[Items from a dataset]
===============

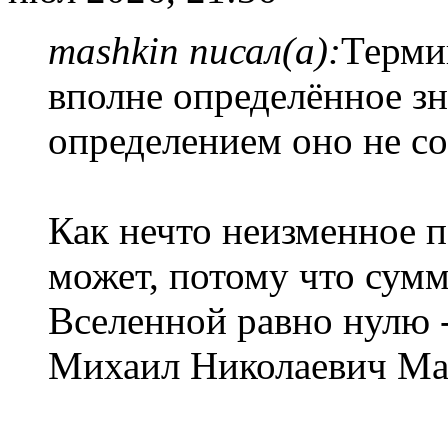
mashkin писал(а):
Терми
вполне определённое з
определением оно не со
Как нечто неизменное п
может, потому что сумм
Вселенной равно нулю -
Михаил Николаевич М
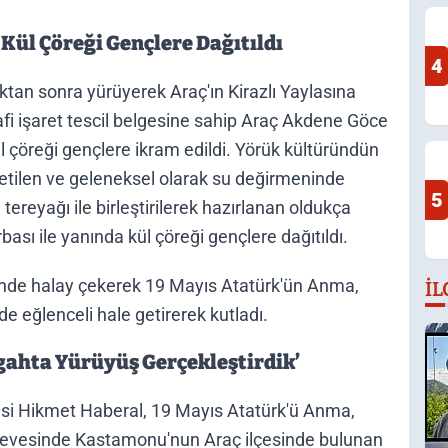
Kül Çöreği Gençlere Dağıtıldı
4
ıktan sonra yürüyerek Araç'ın Kirazlı Yaylasına
fi işaret tescil belgesine sahip Araç Akdene Göce
kül çöreği gençlere ikram edildi. Yörük kültüründün
etilen ve geleneksel olarak su değirmeninde
5
ereyağı ile birleştirilerek hazırlanan oldukça
ası ile yanında kül çöreği gençlere dağıtıldı.
ğinde halay çekerek 19 Mayıs Atatürk'ün Anma,
İL
de eğlenceli hale getirerek kutladı.
gahta Yürüyüş Gerçekleştirdik’
si Hikmet Haberal, 19 Mayıs Atatürk'ü Anma,
erçevesinde Kastamonu'nun Araç ilçesinde bulunan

===============

**Task directions:** Print nothing but the lines from the line with "gahta Yürüyüş Gerçekleştirdik’" to the last line of the records above. Both of those lines count.

**Problem solution:**
gahta Yürüyüş Gerçekleştirdik’
si Hikmet Haberal, 19 Mayıs Atatürk'ü Anma,
erçevesinde Kastamonu'nun Araç ilçesinde bulunan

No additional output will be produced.